Required Reading: James et al. (2013, Ch.4,5,9,8) Evans et al. (2007) Statsoft, “Naive Bayes Classifier Introductory Overview,” http://www.statsoft.com/textbook/ naive-bayes-classifier/.
Recommended Reading: An online article by Paul Graham on classifying spam e-mail. http://www.paulgraham.com/spam.htmlBionicspirit.com, 9 Feb 2012, “How to Build a Naive Bayes Classifier,” http://bionicspirit.com/blog/2012/02/09/howto-build-naive-bayes-classifier.html. Yu, Kaufmann and Diermeier (2008)
Assignment: Exercise 6: Examining movie reviews and political speeches by author. http://www.cs.cornell. edu/People/pabo/movie-review-data/ and the 10th Republican Presidential candidate debate using R and the quanteda package.
Day 7: Document classifiers and Unsupervised Learning Unlike in supervised learning methods, in unsupervised learning, we only have input data and no corresponding labeled output variables. The goal for unsupervised learning is therefore to model the underlying structure of the data. Algorithms such as clustering and hierarchical clustering are used to try to discover and present the interesting structure in the data.
Required Reading: James et al. (2013, Ch.10)
Recommended Reading: Quinn et al. (2010)
Assignment: Exercise 7: Examining UK political parties and Immigration speeches using R and the quanteda package.
Day 8: Scaling Texts This topic introduces methods for placing documents on continuous dimensions or “scales”, introducing the major non-parametric methods for scaling documents and discusses the situations where scaling methods are appropriate. Building on the Naive Bayes classifier, we introduce the “Wordscores” method of Laver, Benoit and Garry (2003) and show the link between classification and scaling. We also discusses the similarities and differences to other non-parametric scaling models such as correspondence analysis. We then look at scaling texts based on parametric approaches modelling features as Bernoulli or Poisson distributed, and contrasts these methods to other alternatives, critically examining the assumptions such models rely upon.

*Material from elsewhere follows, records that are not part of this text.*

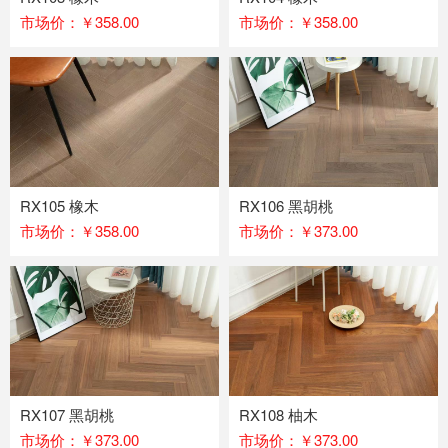
市场价：￥358.00
市场价：￥358.00
RX105 橡木
RX106 黑胡桃
市场价：￥358.00
市场价：￥373.00
RX107 黑胡桃
RX108 柚木
市场价：￥373.00
市场价：￥373.00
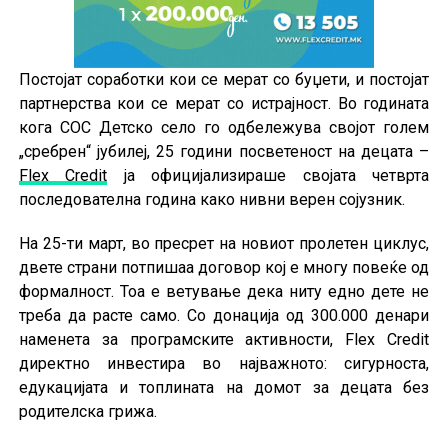
Постојат соработки кои се мерат со буџети, и постојат
партнерства кои се мерат со истрајност. Во годината
кога СОС Детско село го одбележува својот голем
„сребрен“ јубилеј, 25 години посветеност на децата –
Flex Credit
ја официјализираше својата четврта
последователна година како нивни верен сојузник.
На 25-ти март, во пресрет на новиот пролетен циклус,
двете страни потпишаа договор кој е многу повеќе од
формалност. Тоа е ветување дека ниту едно дете не
треба да расте само. Со донација од 300.000 денари
наменета за програмските активности, Flex Credit
директно инвестира во најважното: сигурноста,
едукацијата и топлината на домот за децата без
родителска грижа.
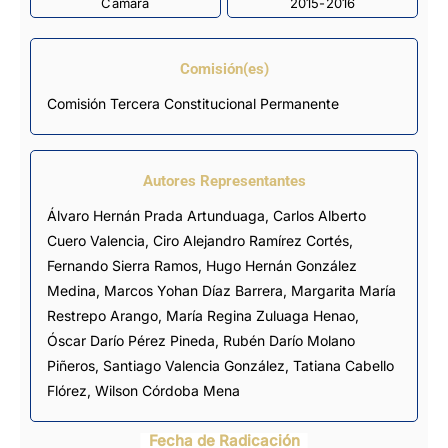
Cámara
2015-2016
Comisión(es)
Comisión Tercera Constitucional Permanente
Autores Representantes
Álvaro Hernán Prada Artunduaga
,
Carlos Alberto
Cuero Valencia
,
Ciro Alejandro Ramírez Cortés
,
Fernando Sierra Ramos
,
Hugo Hernán González
Medina
,
Marcos Yohan Díaz Barrera
,
Margarita María
Restrepo Arango
,
María Regina Zuluaga Henao
,
Óscar Darío Pérez Pineda
,
Rubén Darío Molano
Piñeros
,
Santiago Valencia González
,
Tatiana Cabello
Flórez
,
Wilson Córdoba Mena
Fecha de Radicación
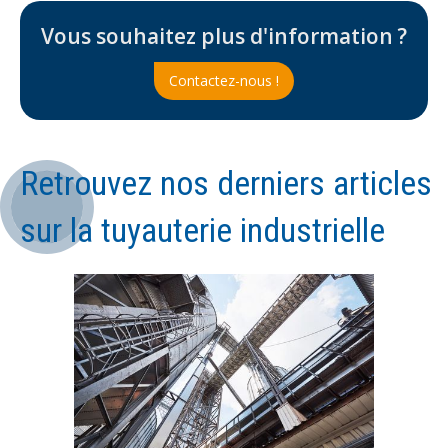
Vous souhaitez plus d'information ?
Contactez-nous !
Retrouvez nos derniers articles
sur la tuyauterie industrielle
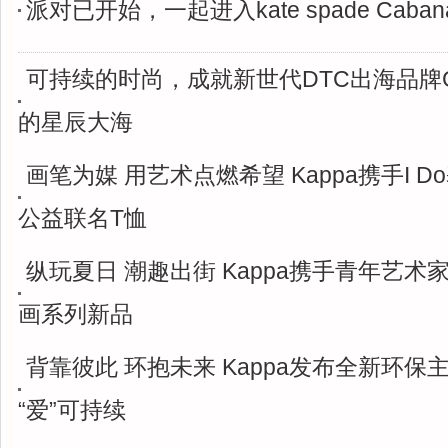
派对已开始，一起进入kate spade Caba
可持续的时尚，成就新世代DTC出海品牌Gent
的星辰大海
画笔为媒 用艺术点燃希望 Kappa携手I 
公益联名T恤
纵玩夏日 潮趣出街 Kappa携手青年艺术
画系列新品
背靠彼此 环抱未来 Kappa发布全新环保
“爱”可持续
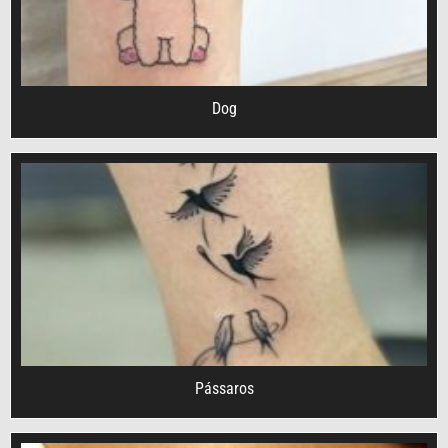
Dog
Pássaros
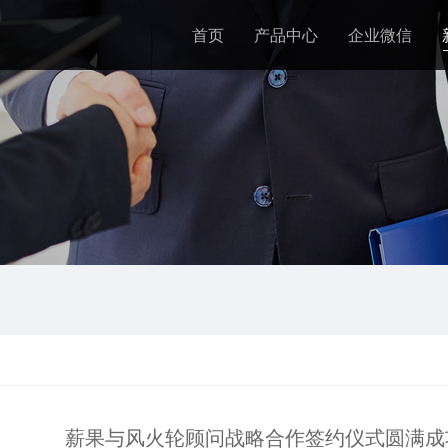
首页
产品中心
企业微信
薪果与风火轮顾问战略合作签约仪式圆满成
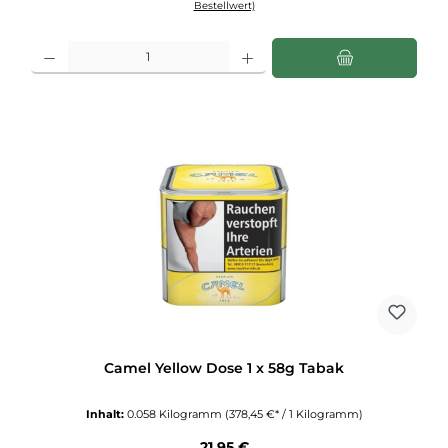
Bestellwert)
Produkt Anzahl: Gib den gewünschten Wert ein oder benutze die Schaltflächen u
Camel Yellow Dose 1 x 58g Tabak
Inhalt:
0.058 Kilogramm
(378,45 €* / 1 Kilogramm)
Regulärer Preis:
21,95 €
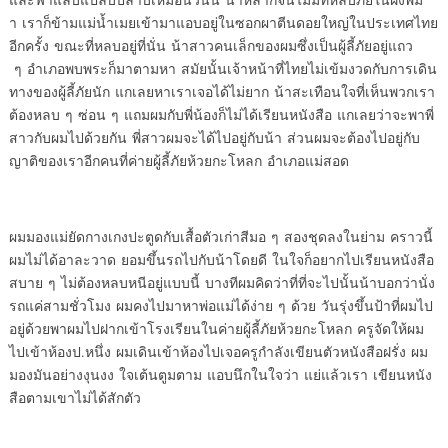
า เราก็ข้ามแม่น้ำเมยเข้
ามาแอบอยู่ในซอกผาตีนดอยใหญ่
ในประเทศไทย
อีกครั้ง ขณะที่
หลบอยู่ที่นั่น น้าสาวคนเล็
กของผมซึ่งเป็นผู้ลี้ภัยอยู่แถว
ๆ อำเภอพบพระก็มาตามหา สมัยนั้
นเจ้าหน้าที่ไทยไม่เข้มงวดกั
บการเดิน
ทางของผู้ลี้ภัยนัก แกเ
ลยหาเราเจอได้ไม่ยาก น้าสะเทื
อนใจที่เห็นพวกเรา
ต้องหลบ ๆ ซ่
อน ๆ แถมผมกับพี่น้องก็ไม่ได้
เรียนหนังสือ แกเลยว่าจะพาพี่
สาวกับผมไปด้วยกัน พี่
สาวผมจะได้ไปอยู่กับน้า ส่
วนผมจะต้องไปอยู่กับ
ญาติ
ของเราอีกคนที่ค่ายผู้ลี้ภัยห้
วยกะโหลก อำเภอแม่สอด
ผมมองแม่ยัดกางเกงปะตูดกับเสื้
อตัวเก่าสีมอ ๆ สองชุดลงในย่าม
คราวนี้
ผมไม่ได้อาละวาด ยอมขึ้
นรถไปกับน้าโดยดี ในใจก็
อยากไปเรียนหนังสือ
สบาย ๆ ไม่ต้
องหลบหนีอยู่แบบนี้ บางทีผมคิ
ดว่าที่ที่จะไปนั้นน้าบอกว่านั่
ง
รถแค่สามชั่วโมง ผมคงไปมาหาพ่
อแม่ได้ง่าย ๆ ด้วย วันรุ่งขึ้
นป้าที่ผมไป
อยู่ด้
วยพาผมไปฝากเข้าโรงเรียนในค่
ายผู้ลี้ภัยห้วยกะโหลก ครูจั
ดให้ผม
ไปเข้าห้องป.หนึ่ง ผมเดิ
นเข้าห้องไปเจอครูกำลังเขียนตั
วหนังสือฝรั่ง ผม
มองมันอย่างงุ
นงง ใจเต้นตูมตาม แอบนึกในใจว่า
แย่แล้วเรา เขียนหนัง
สื
อตามเขาไม่ได้สักตัว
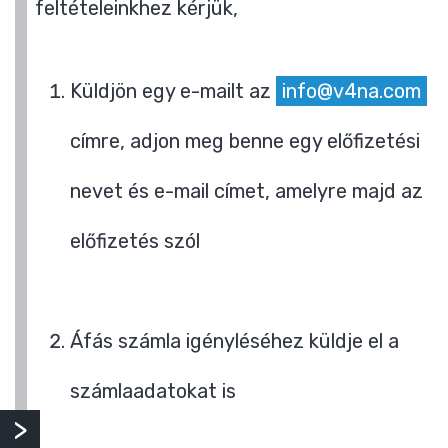
feltételeinkhez kérjük,
Küldjön egy e-mailt az
info@v4na.com
címre, adjon meg benne egy előfizetési
nevet és e-mail címet, amelyre majd az
előfizetés szól
Áfás számla igényléséhez küldje el a
számlaadatokat is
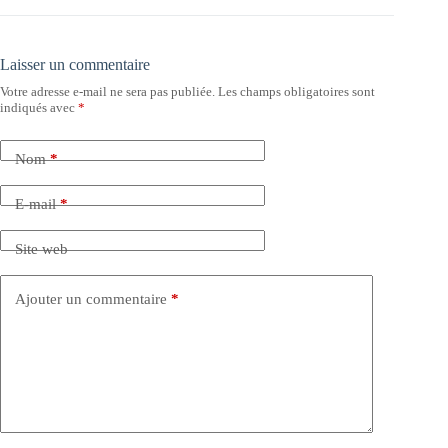
Laisser un commentaire
Votre adresse e-mail ne sera pas publiée.
Les champs obligatoires sont
indiqués avec
*
Nom
*
E-mail
*
Site web
Ajouter un commentaire
*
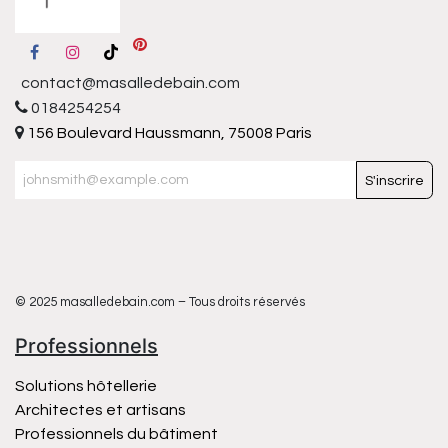
contact@masalledebain.com
0184254254
156 Boulevard Haussmann, 75008 Paris
S'inscrire
© 2025 masalledebain.com – Tous droits réservés
Professionnels
Solutions hôtellerie
Architectes et artisans
Professionnels du bâtiment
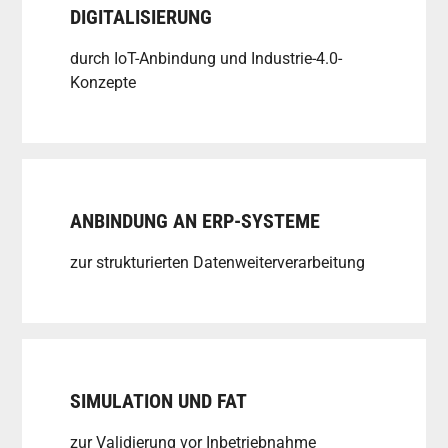
DIGITALISIERUNG
durch IoT-Anbindung und Industrie-4.0-
Konzepte
ANBINDUNG AN ERP-SYSTEME
zur strukturierten Datenweiterverarbeitung
SIMULATION UND FAT
zur Validierung vor Inbetriebnahme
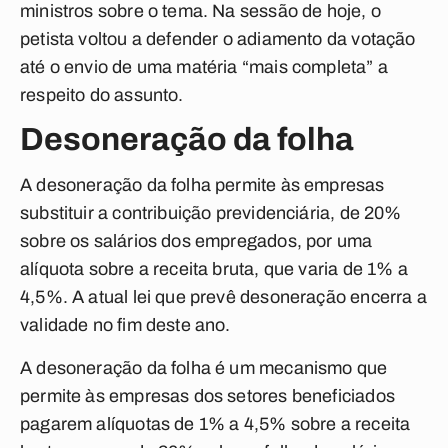
ministros sobre o tema. Na sessão de hoje, o
petista voltou a defender o adiamento da votação
até o envio de uma matéria “mais completa” a
respeito do assunto.
Desoneração da folha
A desoneração da folha permite às empresas
substituir a contribuição previdenciária, de 20%
sobre os salários dos empregados, por uma
alíquota sobre a receita bruta, que varia de 1% a
4,5%. A atual lei que prevê desoneração encerra a
validade no fim deste ano.
A desoneração da folha é um mecanismo que
permite às empresas dos setores beneficiados
pagarem alíquotas de 1% a 4,5% sobre a receita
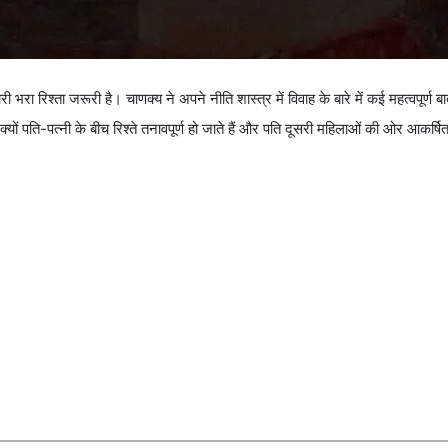
 रिश्ता जरूरी है। चाणक्य ने अपने नीति शास्त्र में विवाह के बारे में कई महत्वपूर्ण बात
्यों पति-पत्नी के बीच रिश्ते तनावपूर्ण हो जाते हैं और पति दूसरी महिलाओं की ओर आकर्षि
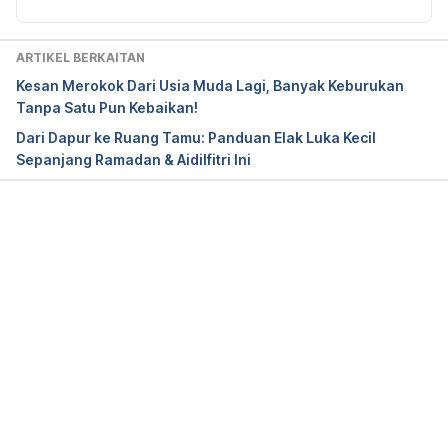
https://www.hmetro.com.my/node/93289
/Accessed on Nov 4, 2019
ARTIKEL BERKAITAN
Kesan Merokok Dari Usia Muda Lagi, Banyak Keburukan
http://www.dvs.gov.my/dvs/resources/auto%20do
Tanpa Satu Pun Kebaikan!
wnload%20images/560cae02bd732.pdf
 /Accessed 
Dari Dapur ke Ruang Tamu: Panduan Elak Luka Kecil
on Nov 4, 2019
Sepanjang Ramadan & Aidilfitri Ini
Loading...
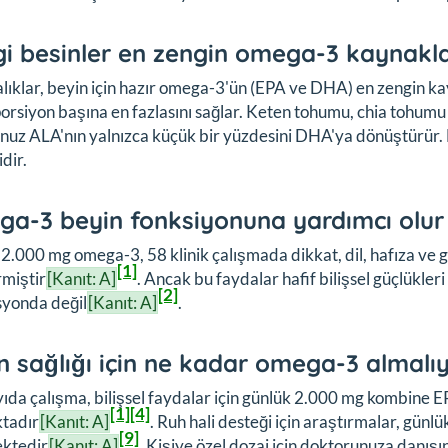
i besinler en zengin omega-3 kaynakla
alıklar, beyin için hazır omega-3'ün (EPA ve DHA) en zengin ka
orsiyon başına en fazlasını sağlar. Keten tohumu, chia tohumu 
uz ALA'nın yalnızca küçük bir yüzdesini DHA'ya dönüştürür. B
idir.
a-3 beyin fonksiyonuna yardımcı olu
2.000 mg omega-3, 58 klinik çalışmada dikkat, dil, hafıza ve
[1]
rmiştir
[Kanıt: A]
. Ancak bu faydalar hafif bilişsel güçlükler
[2]
syonda değil
[Kanıt: A]
.
n sağlığı için ne kadar omega-3 almalı
ıda çalışma, bilişsel faydalar için günlük 2.000 mg kombine
[1]
[4]
tadır
[Kanıt: A]
. Ruh hali desteği için araştırmalar, gü
[9]
ktedir
[Kanıt: A]
. Kişiye özel dozaj için doktorunuza danışın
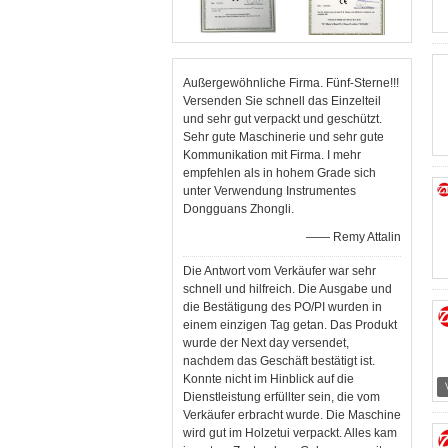
Außergewöhnliche Firma. Fünf-Sterne!!!
Versenden Sie schnell das Einzelteil
und sehr gut verpackt und geschützt.
Sehr gute Maschinerie und sehr gute
Kommunikation mit Firma. I mehr
empfehlen als in hohem Grade sich
unter Verwendung Instrumentes
Dongguans Zhongli.
—— Remy Attalin
Die Antwort vom Verkäufer war sehr
schnell und hilfreich. Die Ausgabe und
die Bestätigung des PO/PI wurden in
einem einzigen Tag getan. Das Produkt
wurde der Next day versendet,
nachdem das Geschäft bestätigt ist.
Konnte nicht im Hinblick auf die
Dienstleistung erfüllter sein, die vom
Verkäufer erbracht wurde. Die Maschine
wird gut im Holzetui verpackt. Alles kam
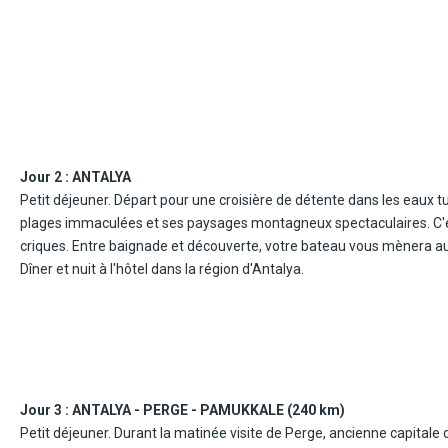
Jour 2 :
ANTALYA
Petit déjeuner. Départ pour une croisière de détente dans les eaux tu
plages immaculées et ses paysages montagneux spectaculaires. C'es
criques. Entre baignade et découverte, votre bateau vous mènera a
Dîner et nuit à l'hôtel dans la région d'Antalya.
Jour 3 :
ANTALYA - PERGE - PAMUKKALE (240 km)
Petit déjeuner. Durant la matinée visite de Perge, ancienne capitale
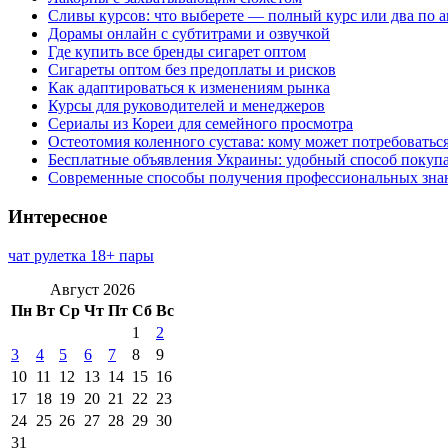
Сливы курсов: что выберете — полный курс или два по 
Дорамы онлайн с субтитрами и озвучкой
Где купить все бренды сигарет оптом
Сигареты оптом без предоплаты и рисков
Как адаптироваться к изменениям рынка
Курсы для руководителей и менеджеров
Сериалы из Кореи для семейного просмотра
Остеотомия коленного сустава: кому может потребоватьс
Бесплатные объявления Украины: удобный способ покупа
Современные способы получения профессиональных зна
Интересное
чат рулетка 18+ пары
Август 2026
Пн
Вт
Ср
Чт
Пт
Сб
Вс
1
2
3
4
5
6
7
8
9
10
11
12
13
14
15
16
17
18
19
20
21
22
23
24
25
26
27
28
29
30
31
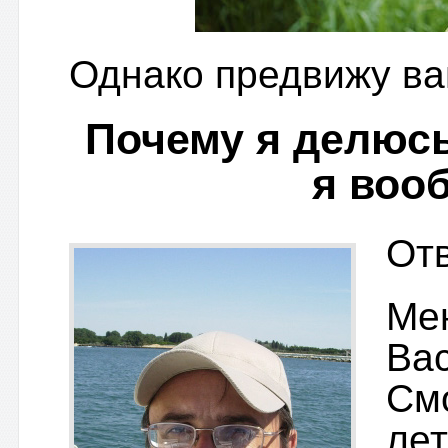
Однако предвижу ва
Почему я делюсь
я воо
От
Мен
Вас
Смо
лет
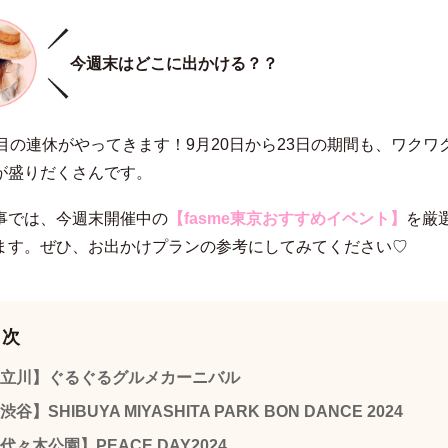
今週末はどこに出かける？？
回目の連休がやってきます！9月20日から23日の期間も、ワクワ
が盛りだくさんです。
事では、今週末開催中の
【fasme東京おすすめイベント】
を厳
ます。ぜひ、お出かけプランの参考にしてみてください♡
目次
立川】ぐるぐるグルメカーニバル
渋谷】SHIBUYA MIYASHITA PARK BON DANCE 2024
代々木公園】PEACE DAY2024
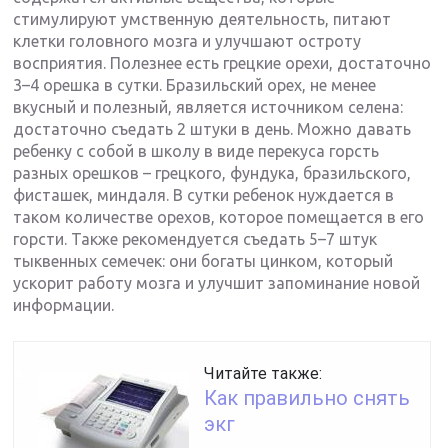
стимулируют умственную деятельность, питают
клетки головного мозга и улучшают остроту
восприятия. Полезнее есть грецкие орехи, достаточно
3–4 орешка в сутки. Бразильский орех, не менее
вкусный и полезный, является источником селена:
достаточно съедать 2 штуки в день. Можно давать
ребенку с собой в школу в виде перекуса горсть
разных орешков – грецкого, фундука, бразильского,
фисташек, миндаля. В сутки ребенок нуждается в
таком количестве орехов, которое помещается в его
горсти. Также рекомендуется съедать 5–7 штук
тыквенных семечек: они богаты цинком, который
ускорит работу мозга и улучшит запоминание новой
информации.
Читайте также:
Как правильно снять
экг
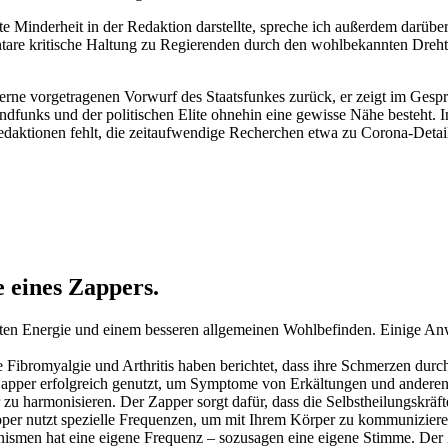
rte Minderheit in der Redaktion darstellte, spreche ich außerdem darü
entare kritische Haltung zu Regierenden durch den wohlbekannten Dreht
erne vorgetragenen Vorwurf des Staatsfunkes zurück, er zeigt im Gesprä
ndfunks und der politischen Elite ohnehin eine gewisse Nähe besteht. I
edaktionen fehlt, die zeitaufwendige Recherchen etwa zu Corona-Detail
 eines Zappers.
öhten Energie und einem besseren allgemeinen Wohlbefinden. Einige A
ibromyalgie und Arthritis haben berichtet, dass ihre Schmerzen durch d
pper erfolgreich genutzt, um Symptome von Erkältungen und anderen I
zu harmonisieren. Der Zapper sorgt dafür, dass die Selbstheilungskräfte
pper nutzt spezielle Frequenzen, um mit Ihrem Körper zu kommunizieren
anismen hat eine eigene Frequenz – sozusagen eine eigene Stimme. Der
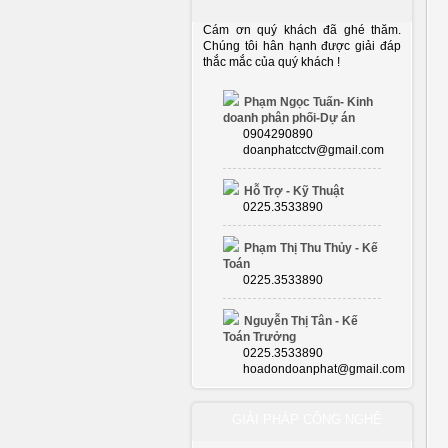
Cám ơn quý khách đã ghé thăm.
Chúng tôi hân hạnh được giải đáp
thắc mắc của quý khách !
Phạm Ngọc Tuấn- Kinh
doanh phân phối-Dự án
0904290890
doanphatcctv@gmail.com
Hỗ Trợ - Kỹ Thuật
0225.3533890
Phạm Thị Thu Thủy - Kế
Toán
0225.3533890
Nguyễn Thị Tân - Kế
Toán Trưởng
0225.3533890
hoadondoanphat@gmail.com
GIẢI PHÁP CÔNG NGHỆ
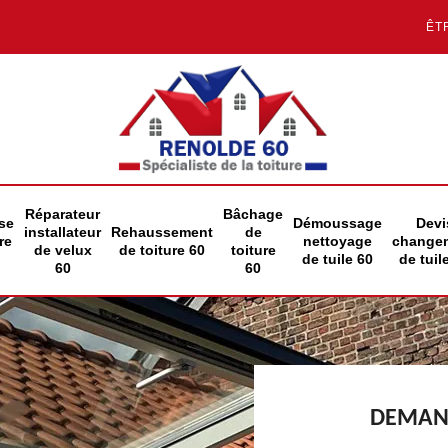
ÊT
Réparateur
Bâchage
se
Démoussage
Devi
installateur
Rehaussement
de
re
nettoyage
change
de velux
de toiture 60
toiture
de tuile 60
de tuil
60
60
DEMAND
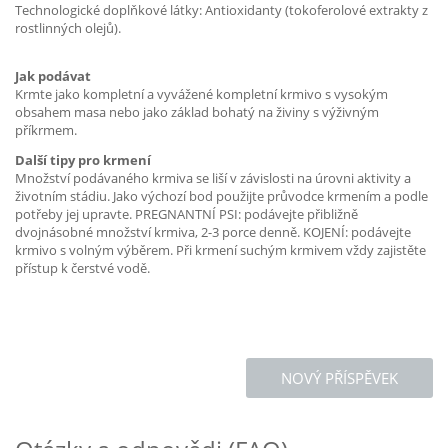
Technologické doplňkové látky: Antioxidanty (tokoferolové extrakty z
rostlinných olejů).
Jak podávat
Krmte jako kompletní a vyvážené kompletní krmivo s vysokým
obsahem masa nebo jako základ bohatý na živiny s výživným
příkrmem.
Další tipy pro krmení
Množství podávaného krmiva se liší v závislosti na úrovni aktivity a
životním stádiu. Jako výchozí bod použijte průvodce krmením a podle
potřeby jej upravte. PREGNANTNÍ PSI: podávejte přibližně
dvojnásobné množství krmiva, 2-3 porce denně. KOJENÍ: podávejte
krmivo s volným výběrem. Při krmení suchým krmivem vždy zajistěte
přístup k čerstvé vodě.
NOVÝ PŘÍSPĚVEK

Required Reading: Laver, Benoit and Garry (2003) Slapin and Proksch (2008) Lowe and Benoit (2013)
Recommended Reading: Martin and Vanberg (2007) Benoit and Laver (2007) Lowe (2008) Clinton, Jackman and Rivers (2004)
Assignment: Exercise 8: Wordscoring and “Wordfish” (Requires R).
Day 9: Clustering methods and topic models An introduction to hierarchical clustering for textual data, including parametric topic models such as Latent Dirichlet Allocation (LDA). We also look at recent work that tries to combine both scaling and topic modeling together in a “semi-supervised” approach.
Required Reading: Blei (2012) Blei, Ng and Jordan (2003) Baerg and Lowe (2016) Roberts et al. (2014)
Assignment: Exercise 9: Using LDA to estimate document topics.
Day 10: Text and Causal Inference We will discuss when and why QTA can lead us astray, making particular attention to concerns of reliability and validity.
Mozer, Reagan, et al. “Matching with text data: An experimental evaluation of methods for matching documents and of measuring match quality.” Political Analysis 28.4 (2020): 445-468. Roberts, Margaret E., Brandon M. Stewart, and Richard A. Nielsen. “Adjusting for confounding with text matching.” American Journal of Political Science 64.4 (2020): 887-903. Fong, Christian, and Justin Grimmer. “Discovery of treatments from text corpora.” Proceedings of the 54th Annual Meeting of the Association for Computational Linguistics (Volume 1: Long Papers). 2016.